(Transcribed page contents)
+---+
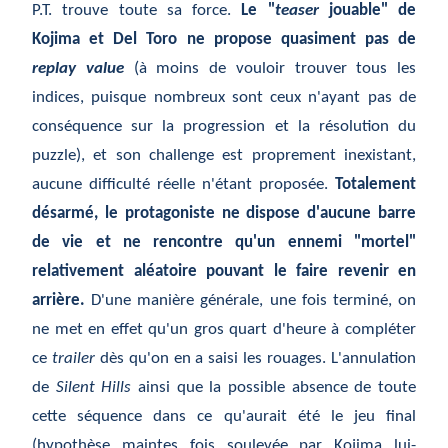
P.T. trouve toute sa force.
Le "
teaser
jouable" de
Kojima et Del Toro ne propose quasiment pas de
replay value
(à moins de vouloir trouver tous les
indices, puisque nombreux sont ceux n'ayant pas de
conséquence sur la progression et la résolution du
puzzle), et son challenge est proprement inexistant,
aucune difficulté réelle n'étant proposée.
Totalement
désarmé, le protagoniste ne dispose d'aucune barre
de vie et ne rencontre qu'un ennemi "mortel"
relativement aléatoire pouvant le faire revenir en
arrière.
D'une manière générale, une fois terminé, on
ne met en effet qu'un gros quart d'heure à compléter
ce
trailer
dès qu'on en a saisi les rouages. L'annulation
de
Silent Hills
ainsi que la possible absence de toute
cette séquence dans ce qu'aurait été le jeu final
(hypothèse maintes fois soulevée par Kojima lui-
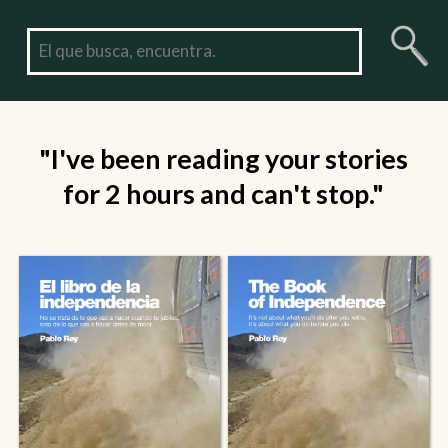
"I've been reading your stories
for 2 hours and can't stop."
+---+
**Work instructions**
Each line above is to be repeated exactly as written; no picture is carried over.

**Task output**
P.T. trouve toute sa force.
Le "
teaser
jouable" de
Kojima et Del Toro ne propose quasiment pas de
replay value
(à moins de vouloir trouver tous les
indices, puisque nombreux sont ceux n'ayant pas de
conséquence sur la progression et la résolution du
puzzle), et son challenge est proprement inexistant,
aucune difficulté réelle n'étant proposée.
Totalement
désarmé, le protagoniste ne dispose d'aucune barre
de vie et ne rencontre qu'un ennemi "mortel"
relativement aléatoire pouvant le faire revenir en
arrière.
D'une manière générale, une fois terminé, on
ne met en effet qu'un gros quart d'heure à compléter
ce
trailer
dès qu'on en a saisi les rouages. L'annulation
de
Silent Hills
ainsi que la possible absence de toute
cette séquence dans ce qu'aurait été le jeu final
(hypothèse maintes fois soulevée par Kojima lui-
"I've been reading your stories
for 2 hours and can't stop."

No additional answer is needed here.